Iridium hexafluoride
- Names: IUPAC name iridium(VI) fluoride

Identifiers
- CAS Number: 7783-75-7;
- 3D model (JSmol): Interactive image;
- ChemSpider: 10323846;
- ECHA InfoCard: 100.029.113
- PubChem CID: 3014587;
- UNII: UP14U33TGX;

Properties
- Chemical formula: IrF_{6}
- Molar mass: 306.22 g/mol
- Appearance: yellow crystalline solid
- Density: 5.11g/mL
- Melting point: 44 °C (111 °F; 317 K)
- Boiling point: 53.6 °C (128.5 °F; 326.8 K)
- Solubility: soluble in HF
- Hazards: GHS labelling:
- Pictograms: GHS05: Corrosive
- Signal word: Danger
- Hazard statements: H290, H314
- Precautionary statements: P234, P260, P264, P280, P301+P330+P331, P302+P361+P354, P304+P340, P305+P354+P338, P316, P321, P363, P390, P405, P501

Related compounds
- Other cations: rhodium hexafluoride osmium hexafluoride platinum hexafluoride
- Related compounds: iridium(V) fluoride

= Iridium hexafluoride =

Iridium hexafluoride, also iridium(VI) fluoride, (IrF_{6}) is a compound of iridium and fluorine and one of the seventeen known binary hexafluorides. It is one of only a few compounds with iridium in the oxidation state +6.

== Synthesis ==
Iridium hexafluoride is made by a direct reaction of iridium metal in an excess of elemental fluorine gas at 300 °C. However, it is thermally unstable and must be frozen out of the gaseous reaction mixture to avoid dissociation.

Ir + 3 F_{2} → IrF_{6}

== Description ==
Iridium hexafluoride is a yellow crystalline solid that melts at 44 °C and boils at 53.6 °C. The solid structure measured at −140 °C is orthorhombic space group Pnma. Lattice parameters are a = 9.411 Å, b = 8.547 Å, and c = 4.952 Å. There are four formula units (in this case, discrete molecules) per unit cell, giving a density of 5.11 g·cm^{−3}.

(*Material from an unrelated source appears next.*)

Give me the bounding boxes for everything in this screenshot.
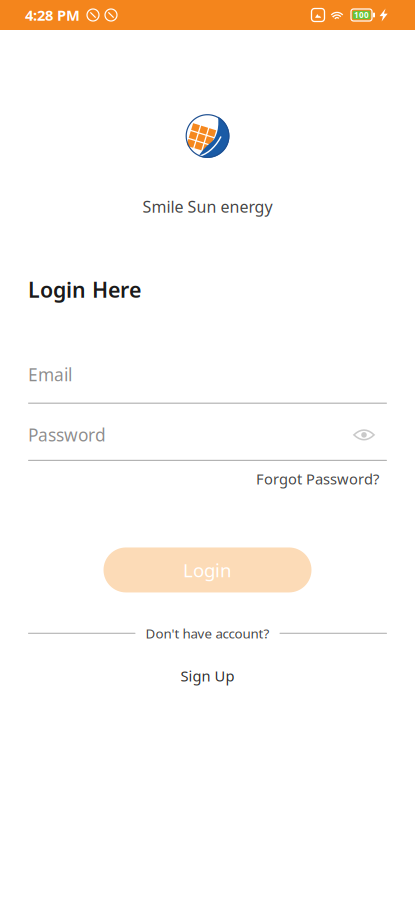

The IrF_{6} molecule itself (the form important for the liquid or gas phase) has octahedral molecular geometry, which has point group (O_{h}). The Ir–F bond length is 1.833 Å.

Calculations suggest that fluorine might react with iridium hexafluoride at 39 GPa to form IrF_{8}.

It is able to oxidize elemental chlorine to the blue-colored salt Cl_{4}IrF_{6} (containing Cl_{4}^{+}, originally misidentified as Cl_{2}^{+}), in a process somewhat analogous to the oxidation of elemental oxygen by PtF_{6} (which yields the O_{2}^{+} containing O_{2}PtF_{6}).